What to do
Among the records below, find the lines with the word "number" and copy them.

Exercise material
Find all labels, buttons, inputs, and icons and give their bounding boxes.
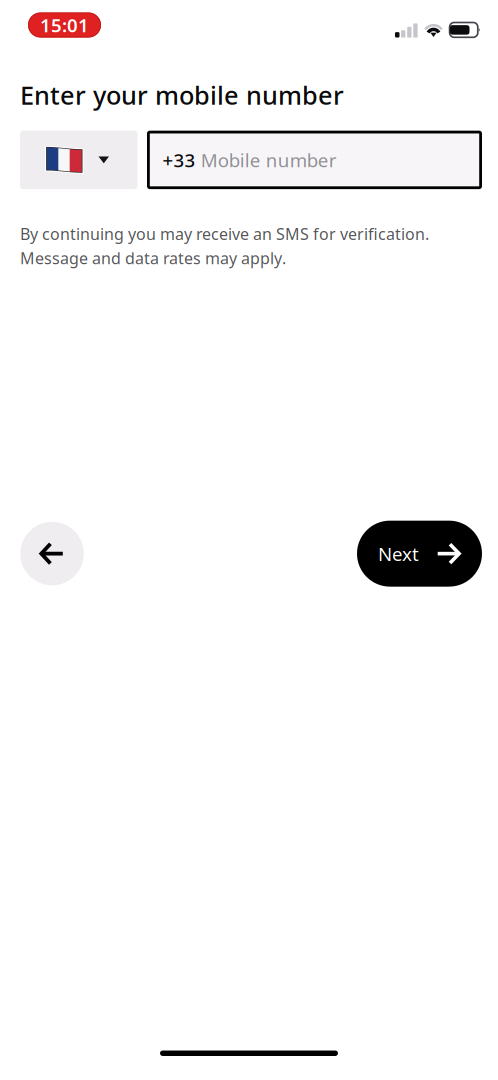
staticText: By continuing you may receive an SMS for…: [20, 223, 429, 269]
staticText: 15:01: [40, 13, 89, 37]
staticText: +33: [162, 148, 196, 172]
button[interactable]: Mobile number: [147, 131, 482, 189]
button[interactable]: Back: [20, 522, 84, 585]
staticText: Next: [378, 541, 419, 566]
staticText: Mobile number: [201, 148, 337, 172]
button[interactable]: Select country code: [20, 131, 138, 189]
button[interactable]: Next: [357, 521, 482, 587]
staticText: Enter your mobile number: [20, 78, 344, 112]
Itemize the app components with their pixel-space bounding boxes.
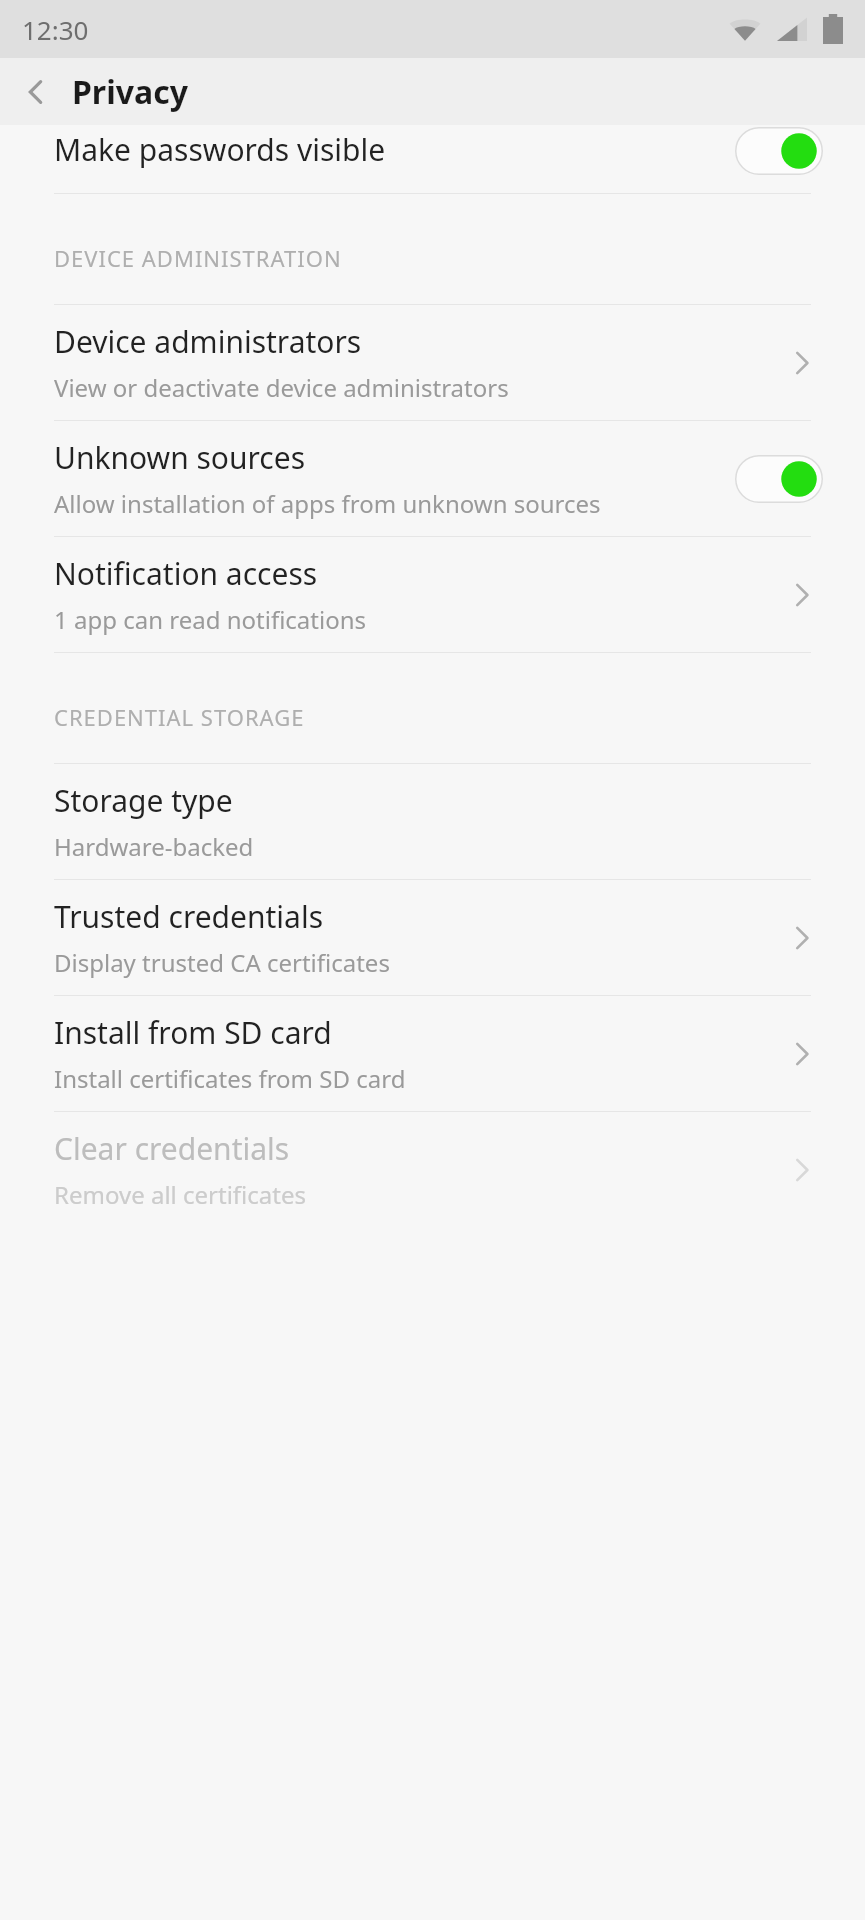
button[interactable]: Notification access <box>0 537 865 652</box>
staticText: Display trusted CA certificates <box>54 946 390 979</box>
button[interactable]: Back <box>0 58 72 125</box>
staticText: 1 app can read notifications <box>54 603 367 636</box>
button[interactable]: Device administrators <box>0 305 865 420</box>
staticText: Privacy <box>72 70 188 114</box>
other: Clear credentials <box>769 1137 835 1203</box>
other: Notification access <box>769 562 835 628</box>
button[interactable]: Storage type <box>0 764 865 879</box>
button[interactable]: Install from SD card <box>0 996 865 1111</box>
button[interactable]: Clear credentials <box>0 1112 865 1227</box>
staticText: Notification access <box>54 553 318 594</box>
staticText: CREDENTIAL STORAGE <box>54 702 305 732</box>
staticText: Unknown sources <box>54 437 306 478</box>
staticText: Install from SD card <box>54 1012 332 1053</box>
staticText: Hardware-backed <box>54 830 254 863</box>
staticText: Clear credentials <box>54 1128 290 1169</box>
staticText: Device administrators <box>54 321 362 362</box>
staticText: Trusted credentials <box>54 896 324 937</box>
staticText: Make passwords visible <box>54 129 386 170</box>
button[interactable]: Make passwords visible <box>0 125 865 193</box>
other: Device administrators <box>769 330 835 396</box>
other: Install from SD card <box>769 1021 835 1087</box>
button[interactable]: Trusted credentials <box>0 880 865 995</box>
button[interactable]: Unknown sources <box>0 421 865 536</box>
button[interactable]: Toggle <box>735 455 823 503</box>
staticText: Remove all certificates <box>54 1178 306 1211</box>
staticText: View or deactivate device administrators <box>54 371 509 404</box>
button[interactable]: Toggle <box>735 127 823 175</box>
staticText: 12:30 <box>22 12 89 47</box>
staticText: Allow installation of apps from unknown … <box>54 487 601 520</box>
staticText: Install certificates from SD card <box>54 1062 406 1095</box>
staticText: Storage type <box>54 780 233 821</box>
staticText: DEVICE ADMINISTRATION <box>54 243 342 273</box>
other: Trusted credentials <box>769 905 835 971</box>
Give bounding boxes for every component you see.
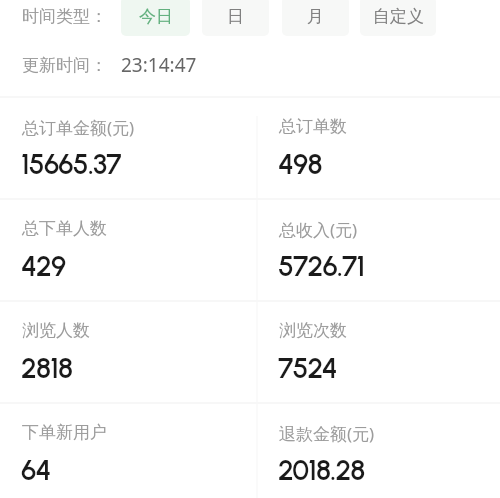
staticText: 退款金额(元) [279,422,375,445]
staticText: 总订单金额(元) [22,116,135,139]
staticText: 总订单数 [279,116,347,137]
staticText: 总收入(元) [279,218,358,241]
staticText: 7524 [278,351,337,385]
staticText: 下单新用户 [22,422,107,443]
button[interactable]: 日 [202,0,269,36]
staticText: 498 [278,147,322,181]
staticText: 5726.71 [278,249,365,283]
staticText: 2818 [21,351,73,385]
staticText: 月 [307,6,324,27]
staticText: 今日 [139,6,173,27]
staticText: 浏览次数 [279,320,347,341]
staticText: 23:14:47 [121,52,197,78]
button[interactable]: 今日 [121,0,190,36]
staticText: 时间类型： [22,6,107,27]
button[interactable]: 月 [282,0,349,36]
staticText: 64 [21,453,51,487]
staticText: 日 [227,6,244,27]
staticText: 429 [21,249,66,283]
staticText: 自定义 [373,6,424,27]
staticText: 15665.37 [21,147,121,181]
staticText: 总下单人数 [22,218,107,239]
button[interactable]: 自定义 [360,0,436,36]
staticText: 更新时间： [22,55,107,76]
staticText: 浏览人数 [22,320,90,341]
staticText: 2018.28 [278,453,365,487]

Result
button[interactable]: Mobile number: [147, 131, 482, 189]
staticText: Mobile number: [201, 148, 337, 172]
staticText: Enter your mobile number: [20, 78, 344, 112]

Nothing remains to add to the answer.